The project replaces static reorder-point rules with continuously trained probabilistic models that adapt to demand shifts without manual reconfiguration. LLMs ingest unstructured external signals — social media trends, news events, competitor pricing — to enrich forecasts beyond historical sales data, and produce natural-language explanations for each replenishment recommendation to reduce buyer override rates. Reinforcement learning treats multi-echelon rebalancing as an optimization problem across locations, while generative AI simulates supply disruption scenarios (port delays, supplier failures) and pre-computes contingency plans.


Tech Stack & Deployment

The project aligns with established supply chain standards: SCOR for KPI definitions (fill rate, OTIF, days of supply), GS1 (GLN, GTIN, EDI) for trading-partner interoperability, ABC/XYZ classification for SKU segmentation, ISO 28000 where supply chain security applies, and the MEIO analytical framework for network optimization.
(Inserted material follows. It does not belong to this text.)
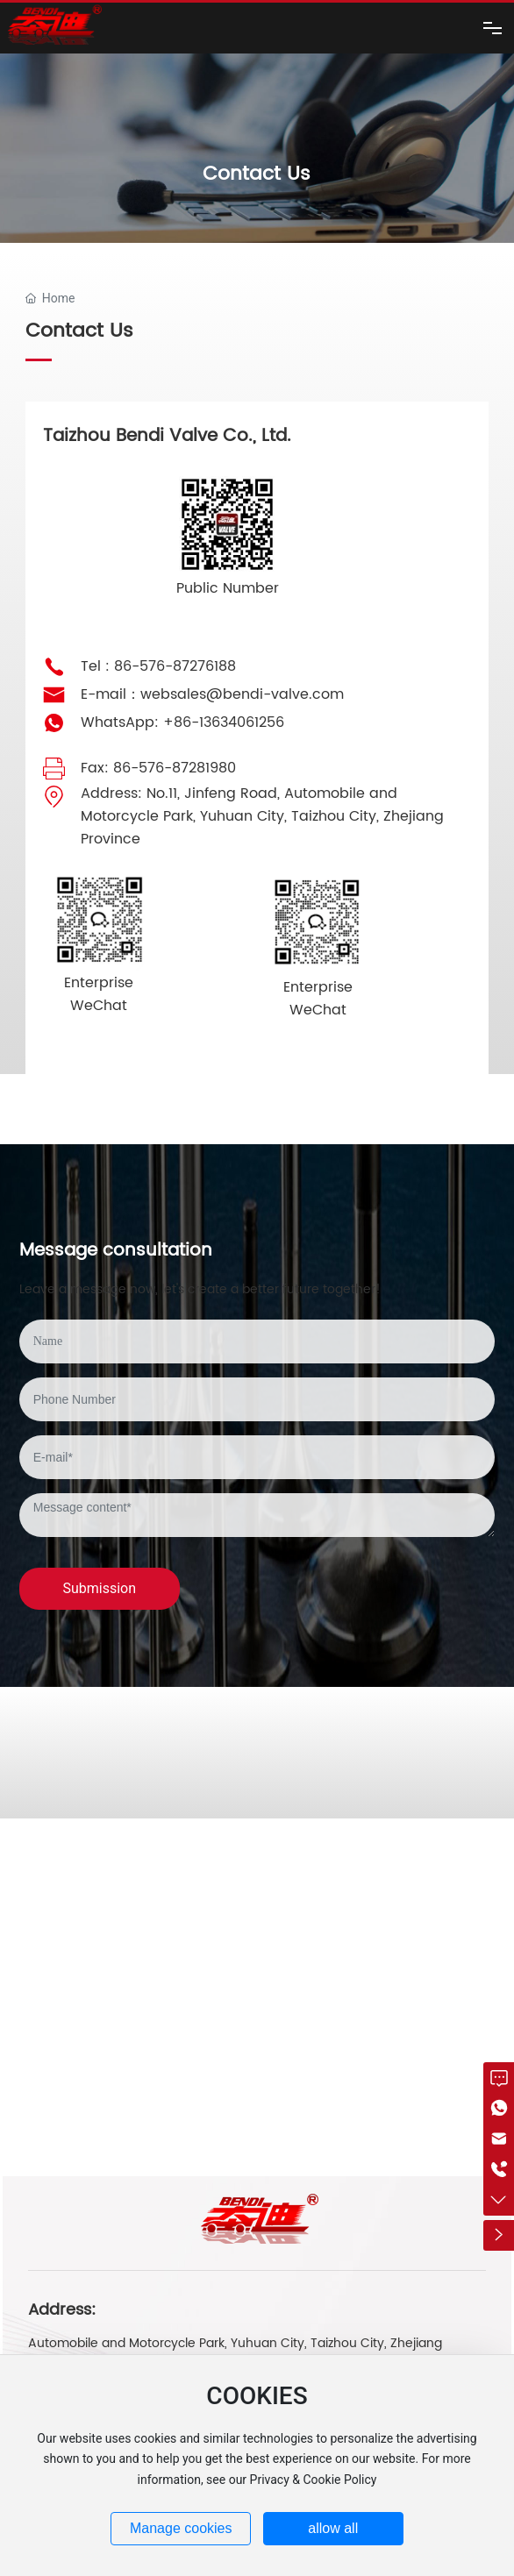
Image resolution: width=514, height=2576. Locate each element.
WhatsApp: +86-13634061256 (182, 722)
Integration surface includes ecommerce platform APIs, marketplace connectors, ERP/WMS connectors, and a custom API for third-party systems.


Market Context

The global inventory optimization market was valued at approximately USD 5.87 billion in 2025 and is projected to reach USD 12.42 billion by 2032, at a CAGR of 11.3%, with software accounting for roughly 67.6% of the total. Incumbent pricing spans ~$99/month for lightweight tools through $300–$500/month for mid-market platforms to $100K–$500K+ annually for enterprise deals. Primary buyers are supply chain managers and VPs of Operations at mid-market and enterprise retailers, distributors, and manufacturers, plus ecommerce operators managing multi-warehouse fulfillment and CPG procurement teams.


Project Status

This project is in the research and specification phase.
Contributions, feedback, and domain expertise are welcome.


Contributing

We welcome contributions from developers, domain experts, and potential users. See CONTRIBUTING.md for guidelines.

Important: All contributions must be your own original work or clearly attributed open-source material with a compatible licence. Copyright infringement and licence violations will not be tolerated and will result in immediate removal of the offending contribution. If you are unsure whether a piece of code, text, or other material is safe to contribute, open an issue and ask before submitting.


Licence

Licence to be determined. See discussion for context.